Value Portrait: Assessing Language Models' Values through Psychometrically and Ecologically Valid Items
Jongwook Han, Dongmin Choi, Woojung Song, Eun-Ju Lee, Yohan Jo

TL;DR
This paper introduces the Value Portrait benchmark, a psychometrically validated framework for assessing language models' values based on real-life interactions and human ratings, revealing models' value priorities and biases.
Contribution
The paper presents a novel benchmark that evaluates LLMs' values using ecologically valid items rated by humans, improving assessment relevance and reliability.
Findings
LLMs prioritize Benevolence, Security, and Self-Direction.

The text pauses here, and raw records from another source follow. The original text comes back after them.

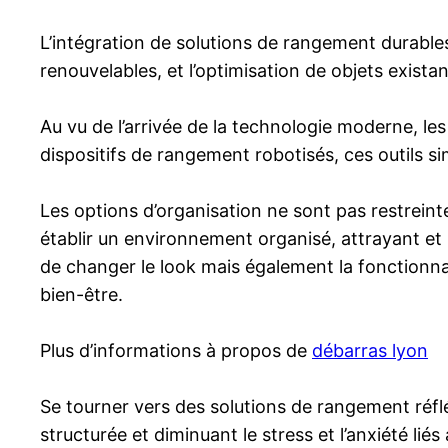
L’intégration de solutions de rangement durables
renouvelables, et l’optimisation de objets exist
Au vu de l’arrivée de la technologie moderne, le
dispositifs de rangement robotisés, ces outils s
Les options d’organisation ne sont pas restrein
établir un environnement organisé, attrayant et 
de changer le look mais également la fonctionnalit
bien-être.
Plus d’informations à propos de
débarras lyon
Se tourner vers des solutions de rangement réflé
structurée et diminuant le stress et l’anxiété l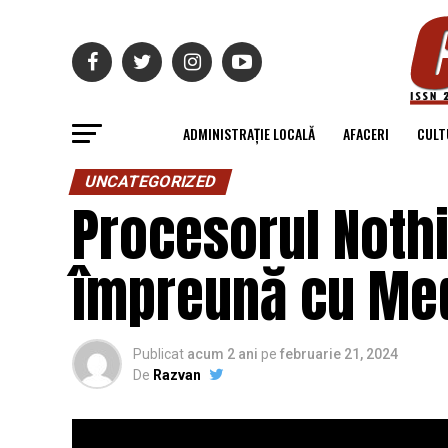
ADMINISTRAȚIE LOCALĂ
AFACERI
CULT
UNCATEGORIZED
Procesorul Nothi
împreună cu Me
Publicat
acum 2 ani
pe
februarie 21, 2024
De
Razvan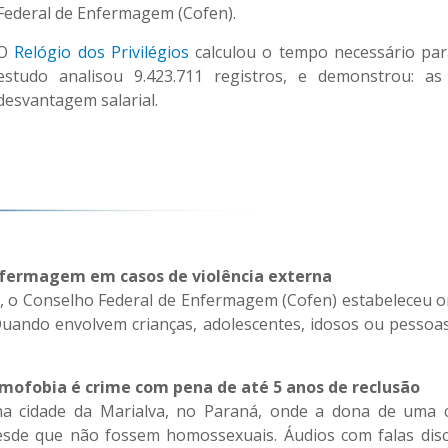
Federal de Enfermagem (Cofen).
O
Relógio dos Privilégios
calculou o tempo necessário para
estudo analisou 9.423.711 registros, e demonstrou:
desvantagem salarial.
Enfermagem em casos de violência externa
, o Conselho Federal de Enfermagem (Cofen) estabeleceu or
uando envolvem crianças, adolescentes, idosos ou pessoas
mofobia é crime com pena de até 5 anos de reclusão
 cidade da Marialva, no Paraná, onde a dona de uma clí
de que não fossem homossexuais. Áudios com falas discr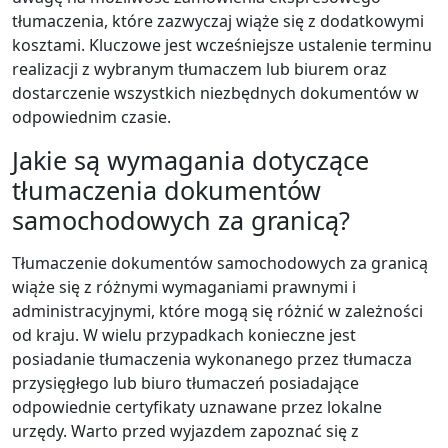
tłumaczenia, które zazwyczaj wiąże się z dodatkowymi
kosztami. Kluczowe jest wcześniejsze ustalenie terminu
realizacji z wybranym tłumaczem lub biurem oraz
dostarczenie wszystkich niezbędnych dokumentów w
odpowiednim czasie.
Jakie są wymagania dotyczące
tłumaczenia dokumentów
samochodowych za granicą?
Tłumaczenie dokumentów samochodowych za granicą
wiąże się z różnymi wymaganiami prawnymi i
administracyjnymi, które mogą się różnić w zależności
od kraju. W wielu przypadkach konieczne jest
posiadanie tłumaczenia wykonanego przez tłumacza
przysięgłego lub biuro tłumaczeń posiadające
odpowiednie certyfikaty uznawane przez lokalne
urzędy. Warto przed wyjazdem zapoznać się z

Models show biases in perceiving demographic groups.
Benchmark correlates well with human value scores.
Abstract
The importance of benchmarks for assessing the values of language models has been pronounced due to the growing need of more authentic, human-aligned responses. However, existing benchmarks rely on human or machine annotations that are vulnerable to value-related biases. Furthermore, the tested scenarios often diverge from real-world contexts in which models are commonly used to generate text and express values. To address these issues, we propose the Value Portrait benchmark, a reliable framework for evaluating LLMs' value orientations with two key characteristics. First, the benchmark consists of items that capture real-life user-LLM interactions, enhancing the relevance of assessment results to real-world LLM usage. Second, each item is rated by human subjects based on its similarity to their own thoughts, and correlations between these ratings and the subjects' actual value scores…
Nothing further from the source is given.